Douglas Hannant

NEW YORK, February 1, 2007
By Nicole Phelps
With his girls Debbie Bancroft, Valesca Guerrand-Hermès, and Lorraine Bracco perched in the front row, Douglas Hannant sent out a tenth-anniversary collection full of expensive-looking little skirt suits and endlessly bejeweled evening confections that appeal to women of a certain zip code—and upon which he's built his label. Taking the Renaissance as an inspiration, the designer inserted corsetry laces in the side seams of a fitted velvet jacket and at the back of a strapless gown. Cocktail dresses in metallic tweed came with puffed poet's sleeves or a tucked ruffle at the hem. And tiny silk Fortuny pleats cascaded from a ruff accented with a contrasting velvet bow.

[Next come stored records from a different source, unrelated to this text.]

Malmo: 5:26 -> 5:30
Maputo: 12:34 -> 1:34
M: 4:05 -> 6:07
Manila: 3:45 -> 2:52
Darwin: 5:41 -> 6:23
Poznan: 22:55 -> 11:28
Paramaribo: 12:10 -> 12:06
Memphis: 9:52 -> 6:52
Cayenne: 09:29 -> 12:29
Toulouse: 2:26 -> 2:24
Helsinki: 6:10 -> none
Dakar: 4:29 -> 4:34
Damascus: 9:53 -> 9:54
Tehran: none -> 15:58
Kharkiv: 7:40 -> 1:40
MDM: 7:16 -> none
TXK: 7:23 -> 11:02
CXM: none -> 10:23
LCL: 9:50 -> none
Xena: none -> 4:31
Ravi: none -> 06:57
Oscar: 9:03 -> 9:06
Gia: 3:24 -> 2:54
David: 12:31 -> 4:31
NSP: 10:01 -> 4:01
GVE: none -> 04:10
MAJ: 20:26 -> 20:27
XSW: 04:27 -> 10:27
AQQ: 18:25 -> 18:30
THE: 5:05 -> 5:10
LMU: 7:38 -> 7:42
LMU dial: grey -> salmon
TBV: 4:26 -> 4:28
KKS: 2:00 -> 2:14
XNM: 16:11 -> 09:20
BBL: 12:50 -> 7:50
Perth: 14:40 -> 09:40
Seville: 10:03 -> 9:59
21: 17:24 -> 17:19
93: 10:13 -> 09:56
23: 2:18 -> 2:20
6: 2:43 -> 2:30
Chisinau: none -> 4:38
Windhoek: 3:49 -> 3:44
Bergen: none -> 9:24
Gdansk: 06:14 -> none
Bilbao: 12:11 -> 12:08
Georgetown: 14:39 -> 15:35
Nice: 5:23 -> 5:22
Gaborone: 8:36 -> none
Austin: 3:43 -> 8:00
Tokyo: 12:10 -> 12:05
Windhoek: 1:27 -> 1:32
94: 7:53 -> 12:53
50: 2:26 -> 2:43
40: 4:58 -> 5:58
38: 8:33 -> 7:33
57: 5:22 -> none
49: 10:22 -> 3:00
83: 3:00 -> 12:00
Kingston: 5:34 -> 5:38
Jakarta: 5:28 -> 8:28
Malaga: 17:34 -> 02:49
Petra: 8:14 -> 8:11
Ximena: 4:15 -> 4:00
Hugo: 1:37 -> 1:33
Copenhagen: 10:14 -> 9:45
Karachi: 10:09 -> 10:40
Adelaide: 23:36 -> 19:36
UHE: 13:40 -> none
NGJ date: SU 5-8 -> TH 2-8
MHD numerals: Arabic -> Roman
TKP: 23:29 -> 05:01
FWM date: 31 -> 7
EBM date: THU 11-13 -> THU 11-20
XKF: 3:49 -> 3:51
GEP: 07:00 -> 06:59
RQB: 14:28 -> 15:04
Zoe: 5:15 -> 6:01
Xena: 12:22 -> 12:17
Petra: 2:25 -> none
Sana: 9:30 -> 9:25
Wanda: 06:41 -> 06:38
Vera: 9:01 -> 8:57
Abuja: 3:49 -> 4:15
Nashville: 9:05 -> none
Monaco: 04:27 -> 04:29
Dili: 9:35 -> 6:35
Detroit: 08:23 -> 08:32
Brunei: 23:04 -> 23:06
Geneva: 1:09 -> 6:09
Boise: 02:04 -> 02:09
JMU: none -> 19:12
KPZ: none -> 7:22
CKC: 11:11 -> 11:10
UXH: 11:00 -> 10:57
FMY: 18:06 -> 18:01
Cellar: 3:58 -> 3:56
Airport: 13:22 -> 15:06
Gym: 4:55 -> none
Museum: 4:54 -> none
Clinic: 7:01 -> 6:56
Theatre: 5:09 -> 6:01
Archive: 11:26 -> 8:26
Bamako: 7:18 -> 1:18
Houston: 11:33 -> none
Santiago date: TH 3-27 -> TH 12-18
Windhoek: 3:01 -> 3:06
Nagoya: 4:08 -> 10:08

Backstage, the designer explained that the theme stopped at the silhouette, which was lean and modern. "It's time to be sexy again," he said. And so, for good measure, he tossed in a couple of flirty flapper dresses—one in tiers of gold chain fringe, another in black ostrich feathers—and a sequin tunic that in its brevity channeled Edie Sedgwick more than the Mona Lisa. These last had a freshness that, a decade in, suggest Hannant sees the value in wooing a younger social set.